The invention relates to a refillable cosmetic pen and an associated cartridge.

TECHNICAL BACKGROUND

Cosmetic pens are often designed as so-called refillable pens. Refillable pens have a refill consisting of the material to be applied. The consistency of the refill is typically adjusted-often by using an appropriate amount of grease or wax-so that during application, the tip of the refill is drawn across the skin area to be treated with the necessary pressure, and then the required amount of the material to be applied is removed from the refill and deposited on the skin area.

Lead pencils in which the leads are held in a wooden sleeve, similar to colored pencils, have proven to be very effective. The wooden sleeve can be sharpened with a sharpener similar to a pencil sharpener. In this way, the user can repeatedly sharpen the tip of the cosmetic pencil to its optimal shape until the pencil is used up. More recently, plastic sleeves have also been used. The disadvantage of this type of cosmetic pencil is that a relatively large part of the lead is shaved off when the tip is reconditioned and thus ultimately remains unused.

To remedy this, many pencil systems are available with mechanisms for advancing the corresponding refill, which eliminate the wasteful sharpening mentioned above. With such pencils with an advance mechanism, the refill can be used much more effectively.

Some systems, such as those designed in the same way as glue sticks for paper crafts, use a threaded spindle that penetrates the hollow refill in the middle in order to be able to spindle the piston plate running on it, which supports the refill from the rear, forward.

Usually, with such systems, the entire pen, including the feed mechanism, is discarded as soon as the refill is used up-following the example of the glue stick. This is because, for hygienic reasons, it is unthinkable in the cosmetics sector to simply reinsert the spindle, which is still contaminated with residues from the old, used refill, into the new lead as it is.

However, there is currently a very strong trend towards sustainability, and growing environmental awareness has already brought about significant changes in consumer behavior in a wide variety of areas in recent years. Some consumers are already questioning their entire consumption behavior and are paying attention to more conscious consumption, supporting recycling cycles, and reducing unnecessary packaging, for example.

Solutions in which the entire pen, including the sophisticated spindle feed mechanism, is discarded after use are therefore hardly an option anymore.

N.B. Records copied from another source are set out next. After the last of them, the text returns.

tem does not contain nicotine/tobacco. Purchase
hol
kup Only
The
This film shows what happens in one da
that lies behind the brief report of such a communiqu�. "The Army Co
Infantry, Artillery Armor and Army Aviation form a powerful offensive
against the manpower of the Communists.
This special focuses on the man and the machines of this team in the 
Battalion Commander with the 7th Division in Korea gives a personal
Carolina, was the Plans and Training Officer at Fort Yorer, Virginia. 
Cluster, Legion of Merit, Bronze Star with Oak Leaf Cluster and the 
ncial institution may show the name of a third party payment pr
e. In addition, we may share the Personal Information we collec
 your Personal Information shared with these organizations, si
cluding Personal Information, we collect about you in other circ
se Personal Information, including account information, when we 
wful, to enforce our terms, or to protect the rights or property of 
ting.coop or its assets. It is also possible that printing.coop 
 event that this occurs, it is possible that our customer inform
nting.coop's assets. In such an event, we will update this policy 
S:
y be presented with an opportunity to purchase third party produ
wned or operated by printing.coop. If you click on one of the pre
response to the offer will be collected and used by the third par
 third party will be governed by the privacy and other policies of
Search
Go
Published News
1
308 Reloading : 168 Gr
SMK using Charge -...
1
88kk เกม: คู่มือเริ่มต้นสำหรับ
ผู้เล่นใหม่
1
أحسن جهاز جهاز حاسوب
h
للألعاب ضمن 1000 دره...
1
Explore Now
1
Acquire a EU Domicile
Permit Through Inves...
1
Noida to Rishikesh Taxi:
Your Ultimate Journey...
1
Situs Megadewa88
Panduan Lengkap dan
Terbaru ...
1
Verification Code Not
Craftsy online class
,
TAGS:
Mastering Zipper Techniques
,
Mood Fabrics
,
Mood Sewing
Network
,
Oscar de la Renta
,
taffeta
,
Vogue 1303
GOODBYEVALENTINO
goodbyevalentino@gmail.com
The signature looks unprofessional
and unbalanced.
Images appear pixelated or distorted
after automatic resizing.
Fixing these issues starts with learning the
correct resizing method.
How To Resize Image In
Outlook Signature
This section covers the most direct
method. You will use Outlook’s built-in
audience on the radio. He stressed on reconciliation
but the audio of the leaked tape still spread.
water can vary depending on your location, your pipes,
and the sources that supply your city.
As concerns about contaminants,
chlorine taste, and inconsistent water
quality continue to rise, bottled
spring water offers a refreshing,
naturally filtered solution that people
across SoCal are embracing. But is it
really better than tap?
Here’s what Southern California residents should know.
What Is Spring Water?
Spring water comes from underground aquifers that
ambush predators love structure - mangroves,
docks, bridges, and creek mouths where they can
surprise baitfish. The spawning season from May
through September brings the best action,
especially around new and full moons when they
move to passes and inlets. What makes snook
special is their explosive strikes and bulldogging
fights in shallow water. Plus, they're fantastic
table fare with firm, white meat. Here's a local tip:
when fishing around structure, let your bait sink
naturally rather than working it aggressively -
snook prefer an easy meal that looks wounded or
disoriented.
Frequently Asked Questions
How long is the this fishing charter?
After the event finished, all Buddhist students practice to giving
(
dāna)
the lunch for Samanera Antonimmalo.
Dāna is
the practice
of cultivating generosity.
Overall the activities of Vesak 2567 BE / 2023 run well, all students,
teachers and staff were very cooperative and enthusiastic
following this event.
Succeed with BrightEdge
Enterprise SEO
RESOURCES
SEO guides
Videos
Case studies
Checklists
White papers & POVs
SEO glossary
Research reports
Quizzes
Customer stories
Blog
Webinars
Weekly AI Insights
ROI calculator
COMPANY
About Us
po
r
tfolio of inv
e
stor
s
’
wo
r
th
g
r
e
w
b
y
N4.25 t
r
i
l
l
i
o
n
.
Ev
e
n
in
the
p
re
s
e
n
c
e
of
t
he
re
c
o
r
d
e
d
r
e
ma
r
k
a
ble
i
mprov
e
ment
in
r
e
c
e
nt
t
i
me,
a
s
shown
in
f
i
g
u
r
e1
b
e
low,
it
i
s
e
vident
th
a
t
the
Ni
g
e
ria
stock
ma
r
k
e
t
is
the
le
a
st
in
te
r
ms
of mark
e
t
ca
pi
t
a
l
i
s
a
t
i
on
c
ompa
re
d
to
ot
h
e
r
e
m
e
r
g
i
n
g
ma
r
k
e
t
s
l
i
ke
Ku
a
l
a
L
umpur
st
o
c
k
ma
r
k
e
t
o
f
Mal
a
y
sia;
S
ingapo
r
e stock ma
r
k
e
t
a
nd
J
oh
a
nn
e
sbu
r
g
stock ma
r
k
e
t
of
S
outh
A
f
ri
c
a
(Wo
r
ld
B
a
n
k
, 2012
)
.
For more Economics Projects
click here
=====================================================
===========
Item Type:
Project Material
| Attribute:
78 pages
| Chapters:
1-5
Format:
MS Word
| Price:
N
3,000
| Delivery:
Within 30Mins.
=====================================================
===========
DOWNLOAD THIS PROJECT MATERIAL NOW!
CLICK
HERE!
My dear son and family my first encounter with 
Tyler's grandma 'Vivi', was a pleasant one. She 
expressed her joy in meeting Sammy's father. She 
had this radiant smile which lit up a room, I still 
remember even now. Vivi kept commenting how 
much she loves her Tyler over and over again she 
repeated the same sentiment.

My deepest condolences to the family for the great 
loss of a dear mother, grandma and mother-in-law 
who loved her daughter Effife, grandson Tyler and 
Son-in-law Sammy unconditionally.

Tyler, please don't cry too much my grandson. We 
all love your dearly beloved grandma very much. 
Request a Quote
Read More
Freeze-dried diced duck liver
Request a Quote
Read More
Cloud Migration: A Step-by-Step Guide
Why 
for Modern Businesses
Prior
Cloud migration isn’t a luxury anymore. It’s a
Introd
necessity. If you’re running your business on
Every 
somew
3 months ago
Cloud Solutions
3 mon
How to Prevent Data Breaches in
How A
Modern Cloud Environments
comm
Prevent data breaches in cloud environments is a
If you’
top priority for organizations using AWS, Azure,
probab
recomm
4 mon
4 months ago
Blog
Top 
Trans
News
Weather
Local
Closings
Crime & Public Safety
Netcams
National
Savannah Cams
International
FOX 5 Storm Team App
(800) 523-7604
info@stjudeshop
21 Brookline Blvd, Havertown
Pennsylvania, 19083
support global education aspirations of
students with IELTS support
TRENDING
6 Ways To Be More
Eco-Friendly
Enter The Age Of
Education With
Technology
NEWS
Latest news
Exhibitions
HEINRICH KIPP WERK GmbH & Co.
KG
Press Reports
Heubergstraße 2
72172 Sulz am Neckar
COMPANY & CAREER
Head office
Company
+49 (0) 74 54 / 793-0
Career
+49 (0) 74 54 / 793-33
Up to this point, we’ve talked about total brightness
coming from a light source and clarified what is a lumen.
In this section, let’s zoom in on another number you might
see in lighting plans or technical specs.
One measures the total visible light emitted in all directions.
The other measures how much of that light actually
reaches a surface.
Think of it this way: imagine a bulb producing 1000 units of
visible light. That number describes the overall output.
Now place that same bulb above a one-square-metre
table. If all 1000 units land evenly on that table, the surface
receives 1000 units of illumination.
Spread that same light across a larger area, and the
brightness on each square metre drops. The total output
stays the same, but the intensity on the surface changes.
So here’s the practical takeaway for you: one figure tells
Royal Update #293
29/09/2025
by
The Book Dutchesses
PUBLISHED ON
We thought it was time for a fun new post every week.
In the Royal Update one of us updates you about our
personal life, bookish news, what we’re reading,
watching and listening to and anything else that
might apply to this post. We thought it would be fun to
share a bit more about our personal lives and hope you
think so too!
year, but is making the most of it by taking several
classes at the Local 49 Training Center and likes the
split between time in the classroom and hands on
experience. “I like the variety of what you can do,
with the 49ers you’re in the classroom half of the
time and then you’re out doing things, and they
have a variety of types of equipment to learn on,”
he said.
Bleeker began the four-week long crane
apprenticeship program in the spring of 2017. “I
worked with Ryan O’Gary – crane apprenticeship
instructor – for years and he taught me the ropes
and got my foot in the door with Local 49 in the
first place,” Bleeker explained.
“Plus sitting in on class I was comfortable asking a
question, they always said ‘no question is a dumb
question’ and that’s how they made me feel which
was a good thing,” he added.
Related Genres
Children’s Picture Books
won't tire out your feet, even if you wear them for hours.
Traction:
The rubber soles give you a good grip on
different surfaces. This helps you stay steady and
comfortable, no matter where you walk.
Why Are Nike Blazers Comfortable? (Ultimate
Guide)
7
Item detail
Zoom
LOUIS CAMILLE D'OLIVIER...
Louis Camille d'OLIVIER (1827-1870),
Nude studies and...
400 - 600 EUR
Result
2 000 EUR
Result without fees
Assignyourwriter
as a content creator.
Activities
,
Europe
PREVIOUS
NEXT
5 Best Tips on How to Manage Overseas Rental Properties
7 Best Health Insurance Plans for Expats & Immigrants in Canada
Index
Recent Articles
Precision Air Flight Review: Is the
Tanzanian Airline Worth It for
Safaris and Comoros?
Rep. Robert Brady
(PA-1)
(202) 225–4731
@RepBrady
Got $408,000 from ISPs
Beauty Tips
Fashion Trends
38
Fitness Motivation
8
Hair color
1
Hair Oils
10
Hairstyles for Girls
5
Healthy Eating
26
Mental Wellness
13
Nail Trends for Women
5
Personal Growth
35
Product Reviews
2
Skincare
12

Instead, there is currently growing interest in the possibility of simple and resource-saving refill replacement.

Various manufacturers have therefore already toyed with the idea of housing the refill in a separate cartridge-like casing that is separated from the rest of the cosmetic applicator, which can continue to be used, and can be discarded when the refill it contains is exhausted. Partially corresponding prototypes have been presented. However, the need to interfere with the feed mechanism in order to remove the housing part containing the used refill residue proved to be a serious drawback. Previous designs required the feed mechanism to be restarted with dexterous fingers during the installation of the housing part with the new refill.

Another, already quite clever system is known from European patent application EP 3 332 667 A1.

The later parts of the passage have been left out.